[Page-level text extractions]

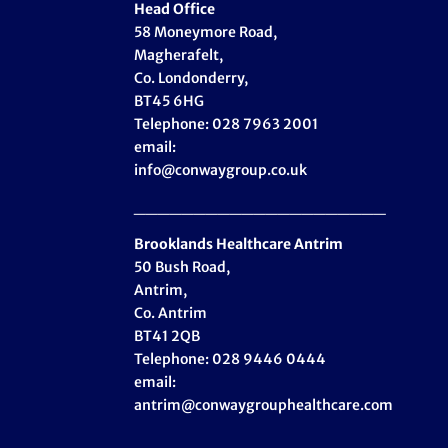
Head Office
58 Moneymore Road,
Magherafelt,
Co. Londonderry,
BT45 6HG
Telephone: 028 7963 2001
email:
info@conwaygroup.co.uk
_____________________
Brooklands Healthcare
Antrim
50 Bush Road,
Antrim,
Co. Antrim
BT41 2QB
Telephone: 028 9446 0444
email:
antrim@conwaygrouphealthcare.com
_____________________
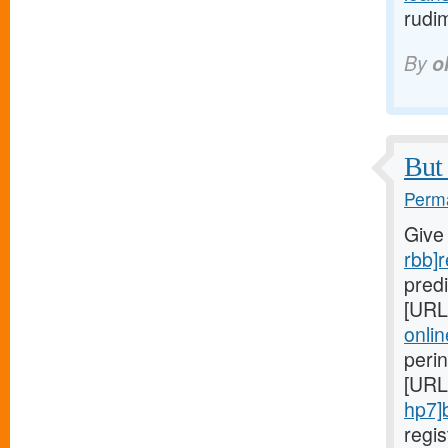
rudi
By
o
But 
Perma
Give
rbb]r
predi
[URL
onlin
peri
[URL
hp7]
regi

▸ WORK ITEM: Scan the data above and report each line in which "Telephone" is present.

▸ THE ANSWER:
Telephone: 028 7963 2001
Telephone: 028 9446 0444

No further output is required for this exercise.